Nous partons explorer les ruelles de Lengnau. La synagogue est incontournable. Construite en 1874, elle accueille alors 500 fidèles. Elle est venue remplacer le premier lieu de culte juif de Suisse, construit en 1750 lorsque la petite communauté comptait trente-neuf familles. Dans Lengnau, on ne manquera pas non plus la boulangerie Matzo, utilisée à ses débuts aussi comme bain rituel et comme école. «Le mot matzo désigne le pain sans levain consommé à Pâques pour commémorer la fuite d’Egypte», précise Franz Laube. Le bâtiment, situé au détour d’une ruelle, est laissé à l’abandon depuis 1993.

Passant devant une maison juive typique, mon guide raconte que, les juifs n’ayant longtemps pas eu le droit d’acheter de biens, ils louaient leur logement. Deux familles, chrétienne et juive, vivaient alors sous le même toit… mais avec des entrées séparées: il était interdit de se mêler aux israélites…

Cimetière juif
De retour sur la place du village, Franz Laube me propose de voir le cimetière juif, à vingt minutes à pied de Lengnau. Ce lieu paisible, construit en 1750, rappelle le fameux cimetière juif de Prague. Les pierres tombales gravées en hébreu sont entourées d’arbres centenaires, d’herbes folles. La tradition israélite veut que les restes des défunts ne soient déplacés sous aucun prétexte. Se promener dans ce vieux cimetière ressemble donc à une visite dans un musée à ciel ouvert où chaque pierre tombale est un morceau de la vie juive d’Argovie. Du côté d’Endingen, ne manquez pas la synagogue construite en 1764 et agrandie en 1852. Le style arabo-islamique de l’intérieur rappelle l’héritage oriental du judaïsme. Endingen compte également des résidences juives typiques, une école, un mikveh et un abattoir rituel.

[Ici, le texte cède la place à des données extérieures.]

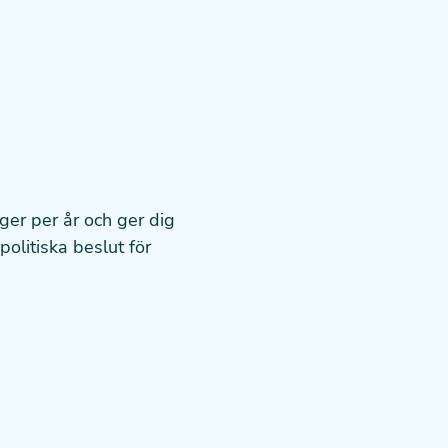
nger per år och ger dig
politiska beslut för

Quatre cents ans de présence juive. Cela fait longtemps que plus personne ne parle yiddish à Lengnau ou à Endingen: les descendants des commerçants argoviens juifs ont été chercher ailleurs – dans d’autres cantons ou plus loin – la suite de leur histoire. Ce sont désormais les pierres qui parlent. Ce qu’elles ont à raconter est notre histoire à tous: celle de la coexistence. Venez les écouter.